Le lecteur suit le rythme des souvenirs
familiaux, découvrant le monde extravagant de la fête à tout crin,
à tout prix, sans tabou, sans barrière, sans limite. Il devient
explorateur invisible de la vie peu commune des cousins de Nel,
partis avec leurs parents à Madagascar à la chasse aux papillons et
aux rêves d'ailleurs. Leurs vies auront le scintillement d'une
comète, si différents dans leurx chois et aspirations, la mort, à
l'ironie mordante, les réunira.
L'enquête devient périple intime,
branches d'un arbre généalogique où les joies et les drames sont
autant de rameaux feuillus que de rames desséchées.
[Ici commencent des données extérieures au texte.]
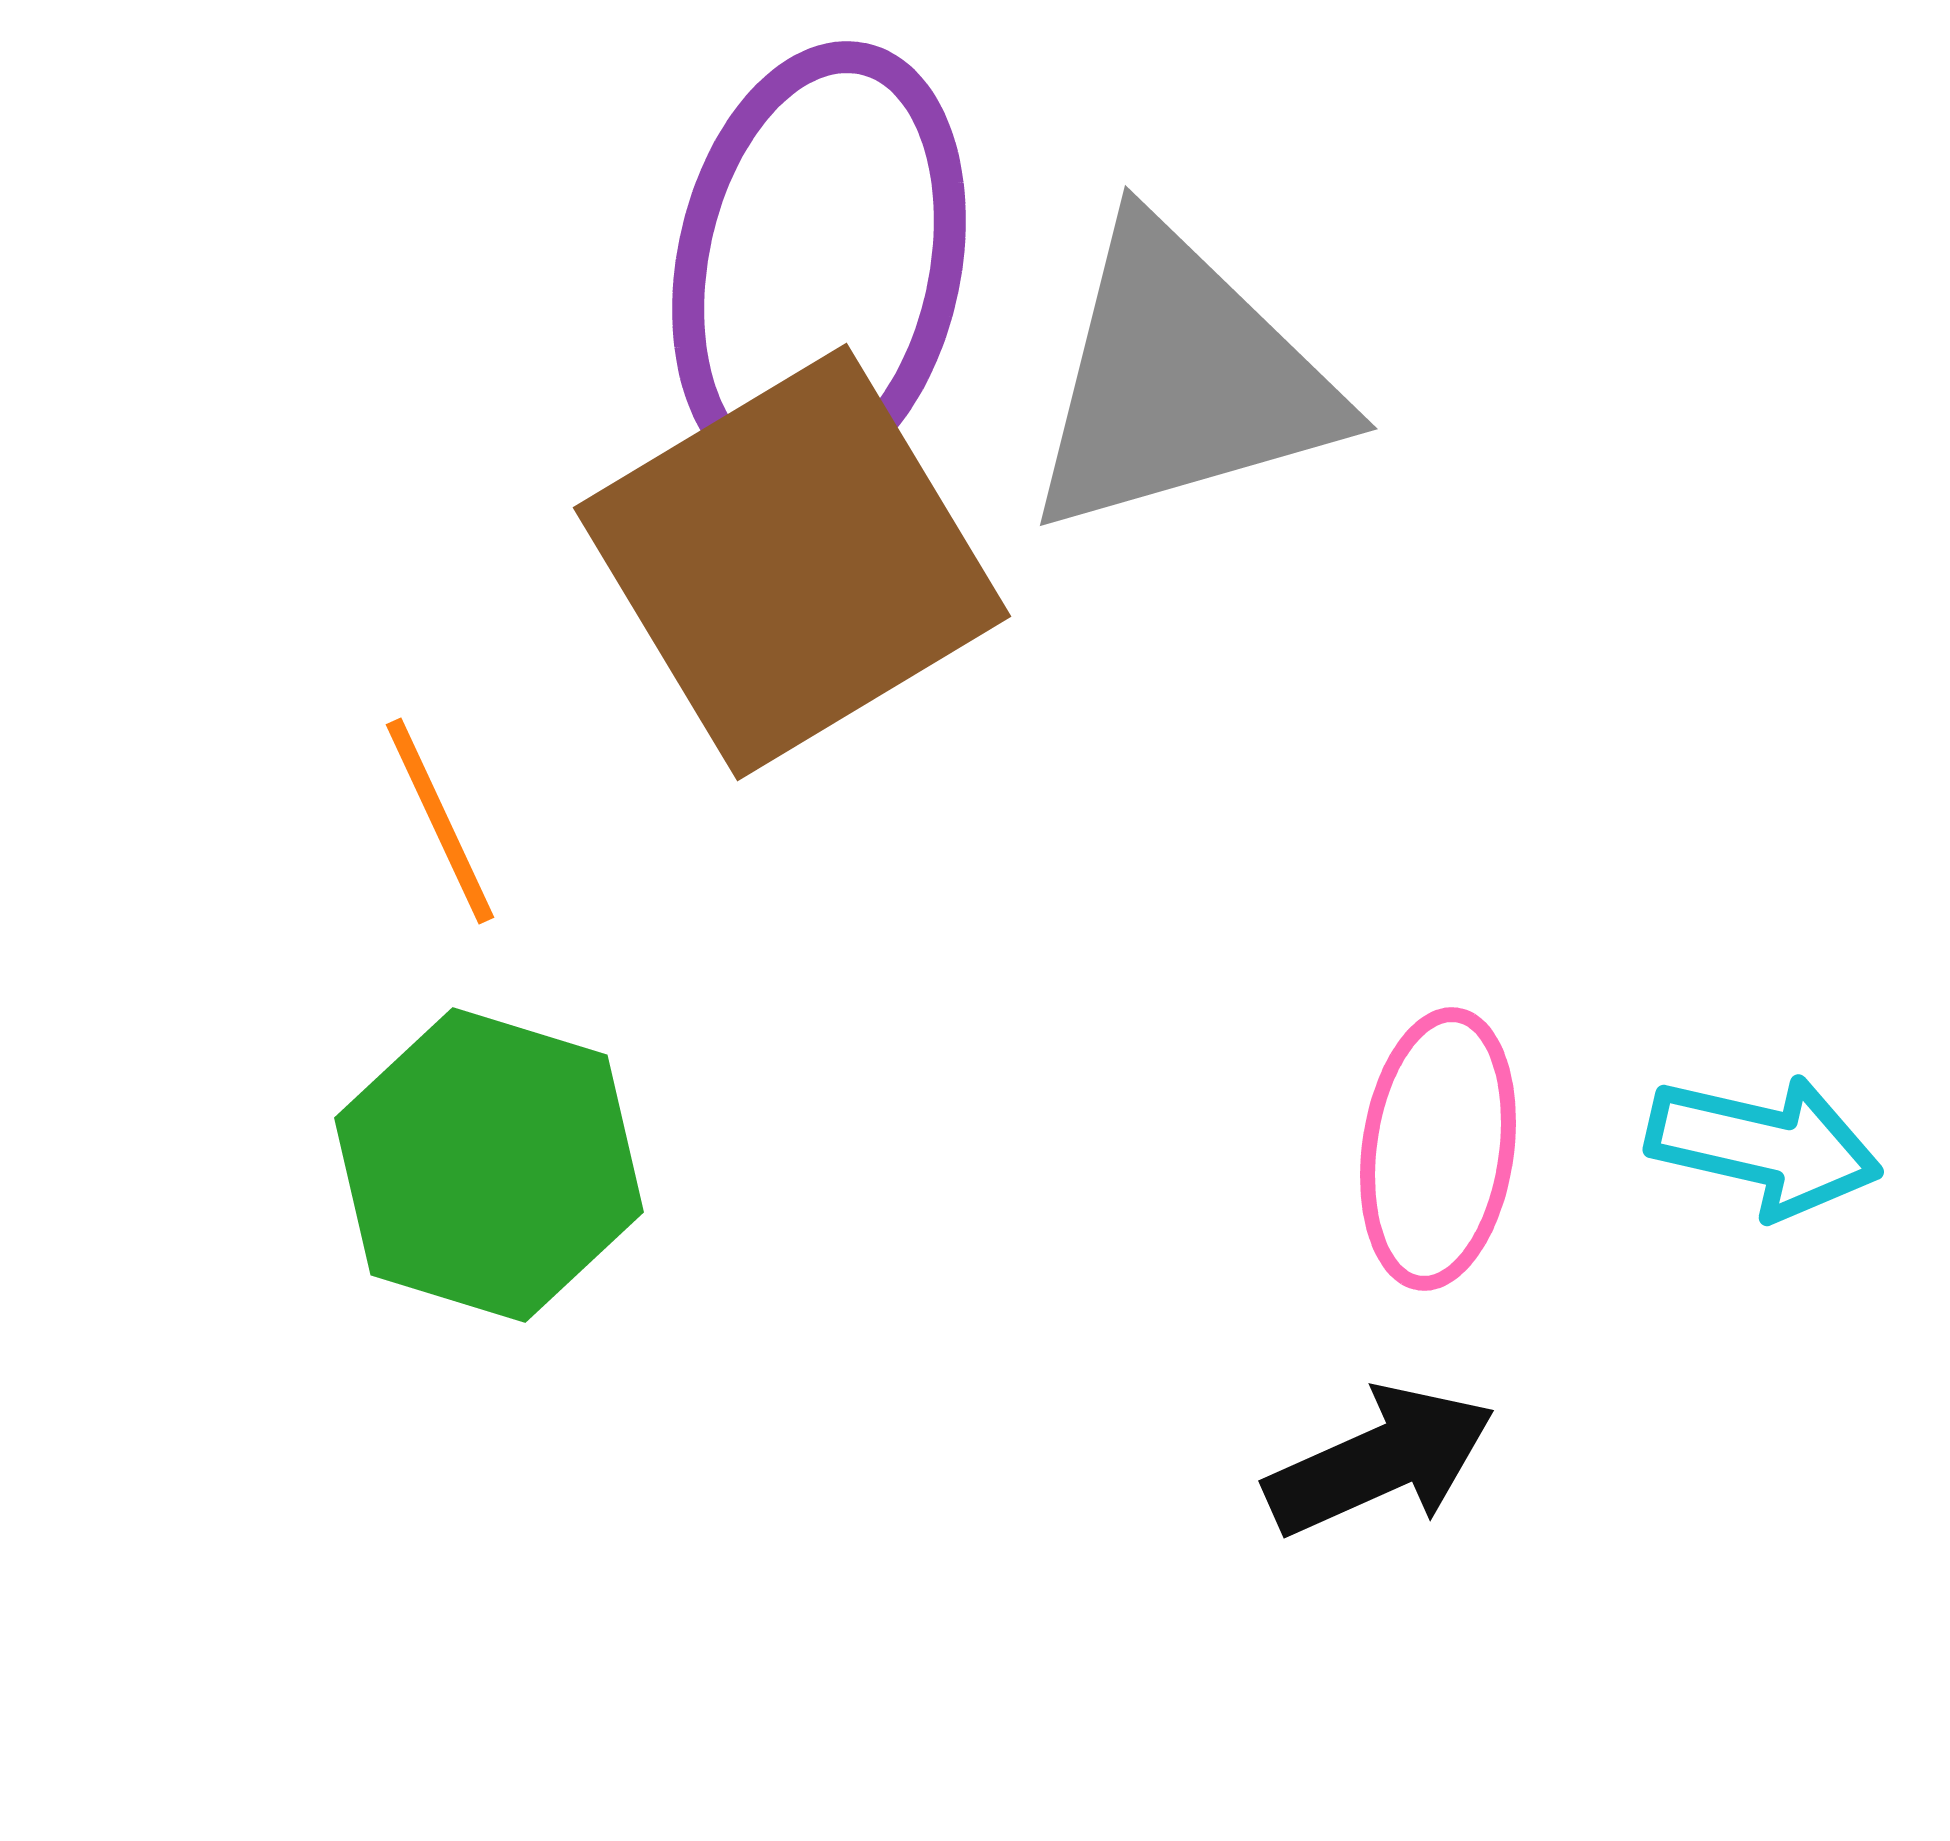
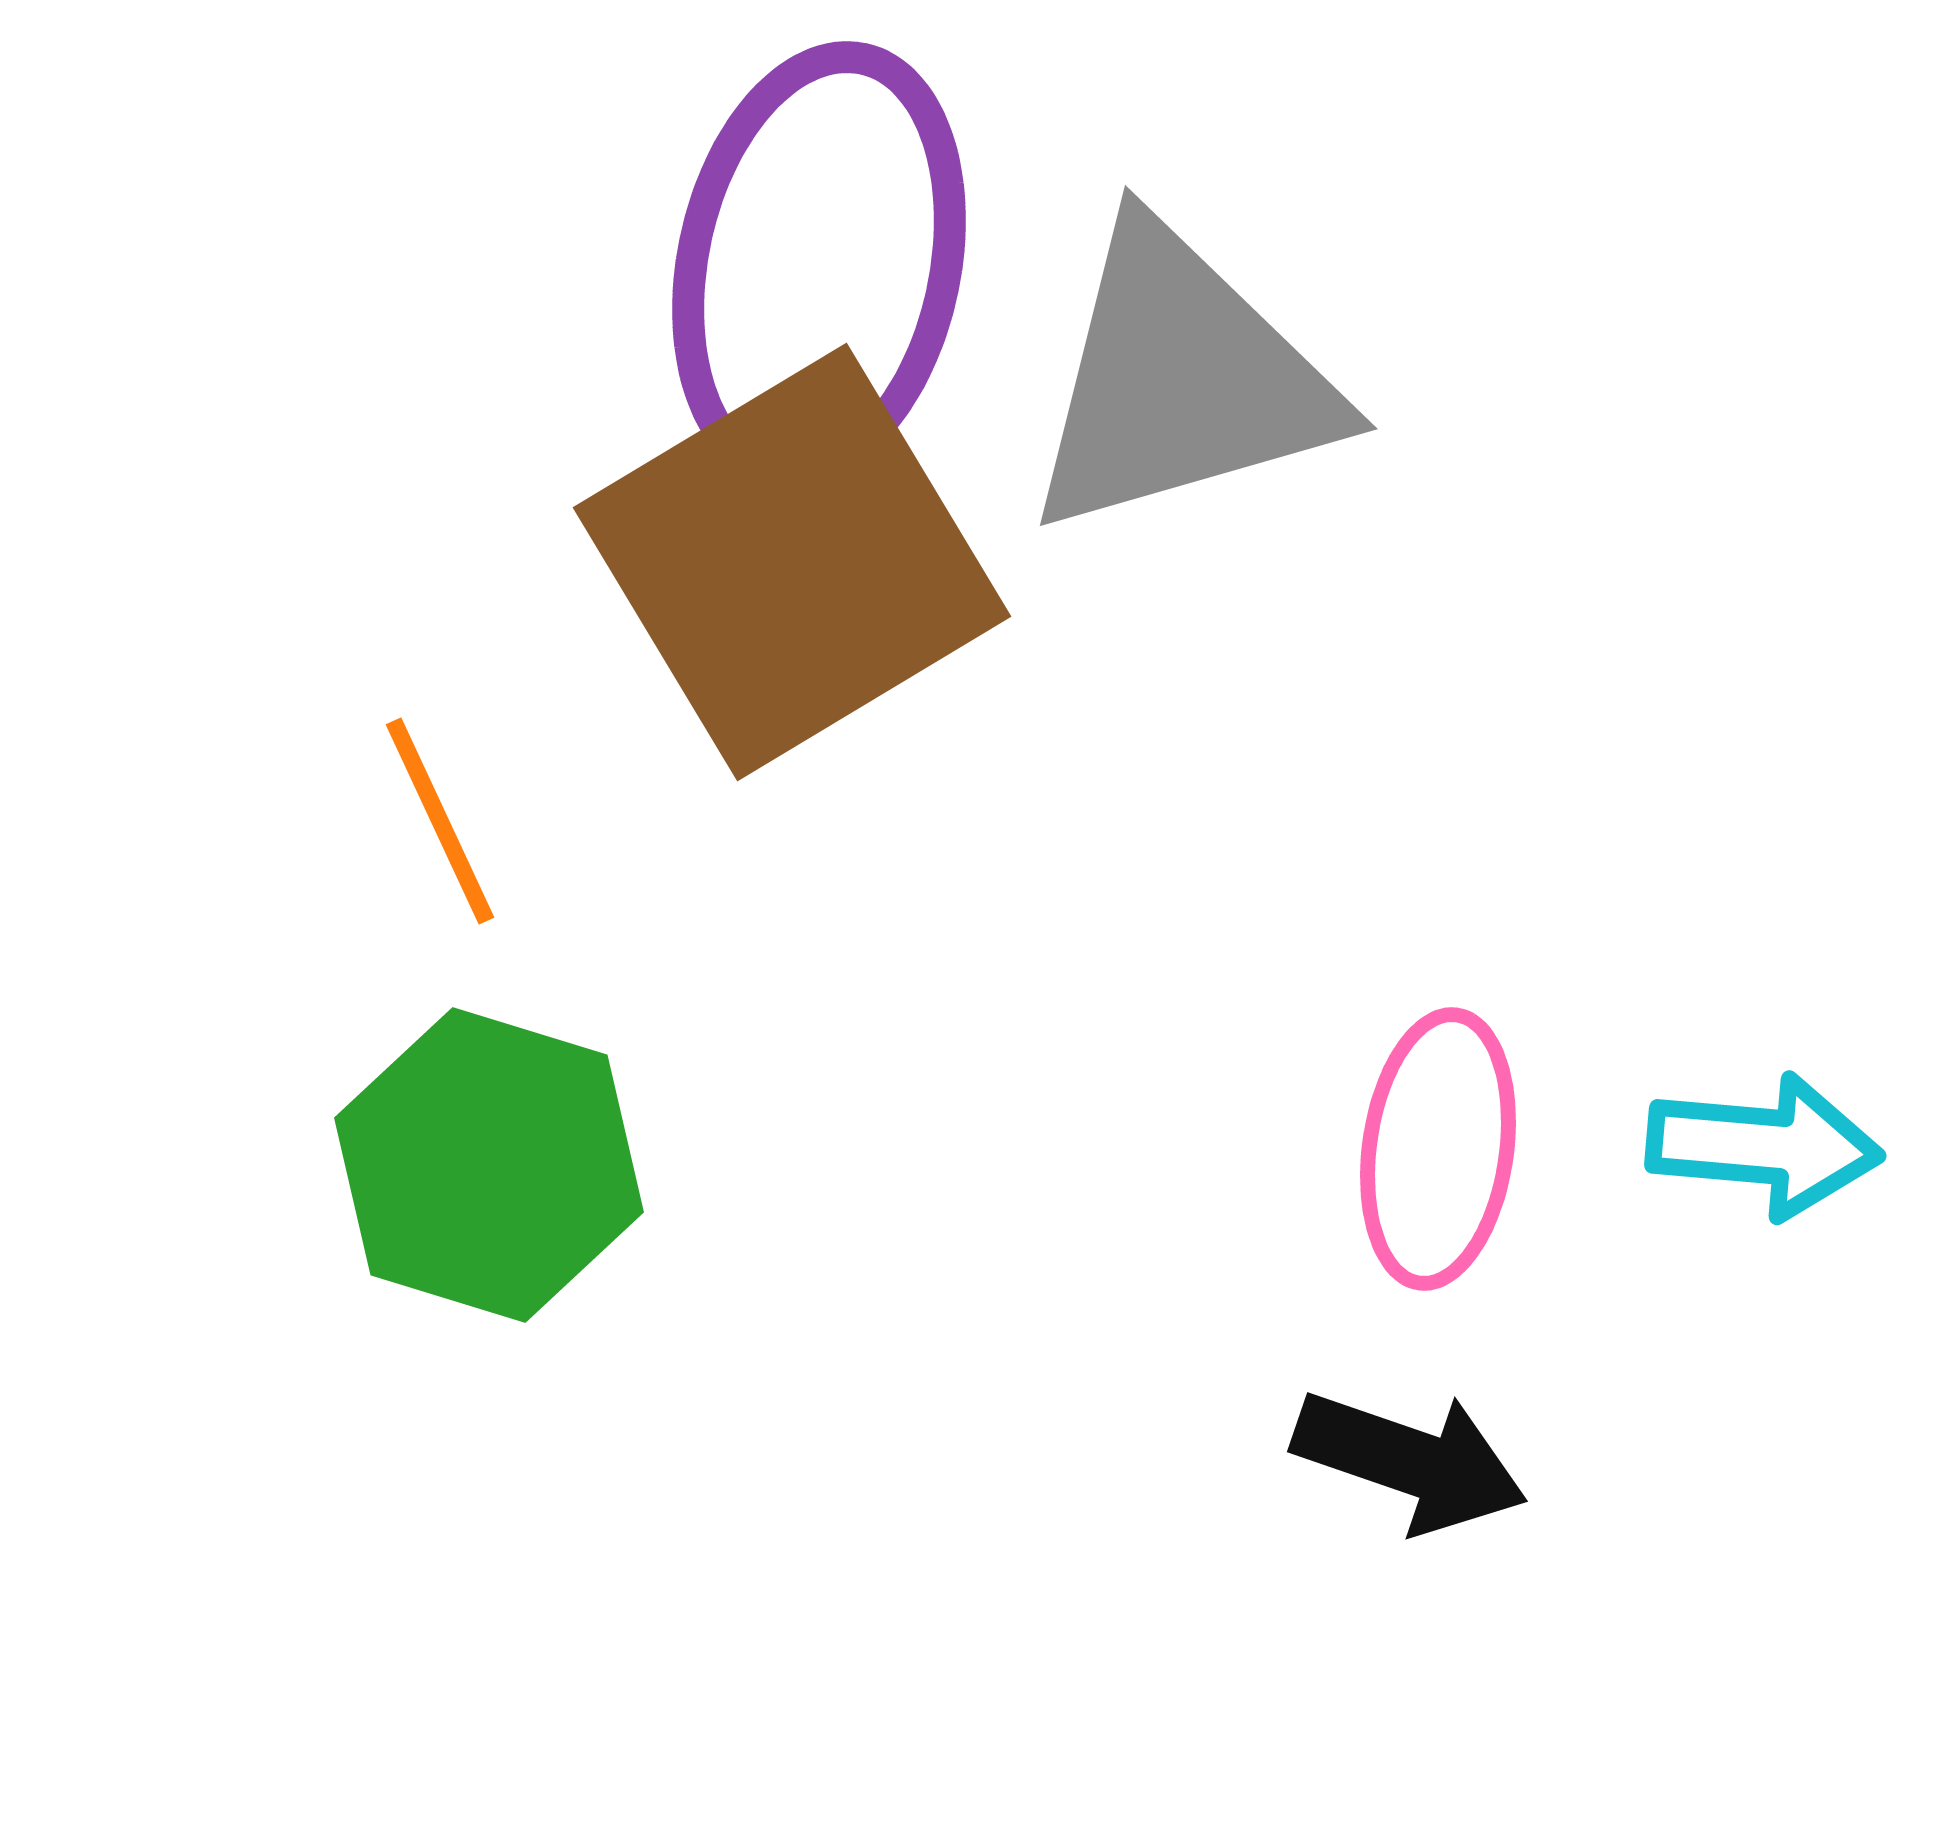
cyan arrow: rotated 8 degrees counterclockwise
black arrow: moved 30 px right; rotated 43 degrees clockwise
On recherche le Paradis perdu, celui de
l'enfance, de l'adolescence, des rêves réalisés ou toujours plus
éloignés, celui des chemins offrant l'éventail des possibles. La
mélancolie est toujours servie par une écriture d'une finesse,
trame émouvante sans être larmoyante.
La liberté des grands espaces, des
estives, des forêts tropicales, échos d'une autre liberté, celle
des corps en mouvement que rythment les chansons et les DJ. Le temps
et l'espace se croisent, s'entrecroisent, tels des fendillements sur
les murs de la mémoire et des pierres.
« Légende » est un roman
d'une douce puissance, dans lequel le lecteur se laisse entraîner
puis perdre de manière jubilatoire grâce à une narration un peu
surprenante par sa liberté et sa souplesse. Une surprise tout
simplement savoureuse.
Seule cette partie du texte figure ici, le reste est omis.